Racial disparities in public health result from multiple, concurrent health risks at the individual and system levels. Social determinants of health are key drivers of inequities and include factors such as socioeconomic status, education, neighborhood, networks of social support, and access to health care. Extensive, persistent, and avoidable health inequalities by race have been well documented. Black and Brown Americans have historically experienced disparities in access to education, employment opportunities and inherited family wealth. Food deserts, areas where it is difficult to find affordable and healthy food, are more common in communities of color than in predominantly White communities across the United States, even when controlling for poverty levels. Black Americans experience 2.3 times higher infant mortality as Whites and Black American mothers are more than 2 times more likely than White mothers to receive late or no prenatal care. Chronic stress caused by racism and discrimination give rise to a cascade of adverse health outcomes including high blood pressure, accelerated aging and immunodeficiencies.

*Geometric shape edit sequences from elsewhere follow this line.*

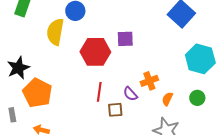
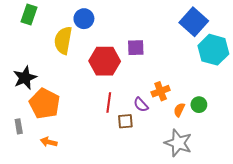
cyan hexagon: (200, 59) -> (213, 50), moved
green circle: (197, 98) -> (199, 105), moved

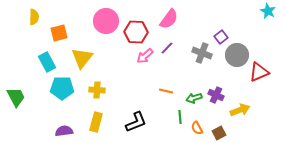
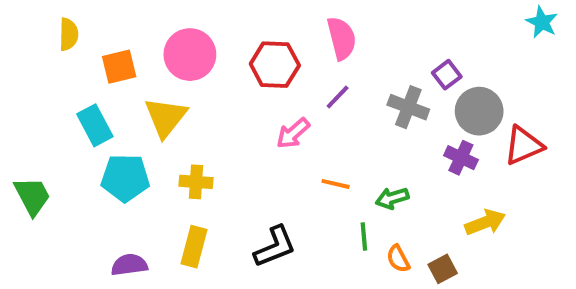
pink semicircle: (169, 19) -> (342, 38), turned -50
pink circle: (106, 21) -> (190, 55), moved
pink arrow: (145, 56) -> (293, 133), moved
purple cross: (216, 95) -> (461, 158), moved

Each of us as individuals, and each of the disciplines of public health have a role to play in addressing the systemic and pervasive health challenges associated with racism. Members of the YSPH community are already doing this work in earnest. Examples are faculty studying relationships between mass incarceration and the impact on health, making innovative links between eviction as a form of housing instability and risk of sexually transmitted diseases, and developing interventions to prevent asthma in children of color. Current public health practitioners are essential in the work ahead and our current and future students are critical to success in mitigating and ultimately eliminating racial and social inequities. YSPH will launch a new Social Justice concentration in the fall. Courses and applied practices experiences will focus on race and other identities such as class, gender and sexual orientation. Social Justice students will elucidate how historical and current systems of privilege and power create and perpetuate unequal, avoidable, and unjust burdens on health. First, the concentration seeks to help students understand these issues with analytic rigor. Then, it will empower students with the diverse skills needed to tackle, intervene and correct injustices.

We at YSPH are committed to unearthing and documenting systemic racism in health and to forging the policies to correct them. We know that as a school and as individuals, we must take personal responsibility to address systemic racism, anti-Blackness, and White supremacy. Our commitment to this work must focus both externally and internally, including sensitivity regarding micro-aggressions in our workpace. We stand with our colleagues across Yale University and the Association of Schools and Programs of Public Health, who recently issued a statement “Racism is a Public Health Crisis.”

We can and will do more.

Melinda Pettigrew, Ph.D., is a professor and senior associate dean of academic affairs at the Yale School of Public Health. Sten Vermund, M.D., Ph.D., is a professor and dean of the school.

This is the first in a series of essays by Yale School of Public Health faculty, alumni and students on the issues of race and racism in the United States following the killing of George Floyd and the ensuing protests against police brutality throughout the United States. We remember, too, Ahmaud Arbery, Breonna Taylor, Rayshard Brooks, and countless Americans who came before.